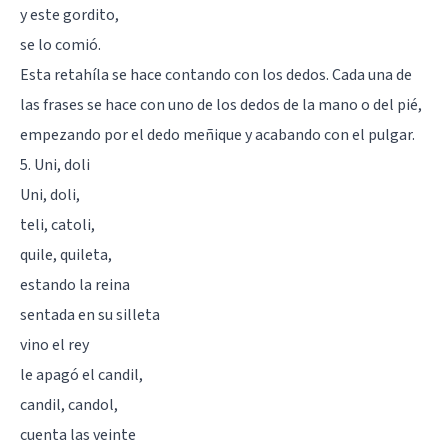
y este gordito,
se lo comió.
Esta retahíla se hace contando con los dedos. Cada una de
las frases se hace con uno de los dedos de la mano o del pié,
empezando por el dedo meñique y acabando con el pulgar.
5. Uni, doli
Uni, doli,
teli, catoli,
quile, quileta,
estando la reina
sentada en su silleta
vino el rey
le apagó el candil,
candil, candol,
cuenta las veinte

Aim of the task. Exactly the lines from the line holding "Esta retahíla se" through the close of the listing above make up the answer; include nothing else.

Task response.
Esta retahíla se hace contando con los dedos. Cada una de
las frases se hace con uno de los dedos de la mano o del pié,
empezando por el dedo meñique y acabando con el pulgar.
5. Uni, doli
Uni, doli,
teli, catoli,
quile, quileta,
estando la reina
sentada en su silleta
vino el rey
le apagó el candil,
candil, candol,
cuenta las veinte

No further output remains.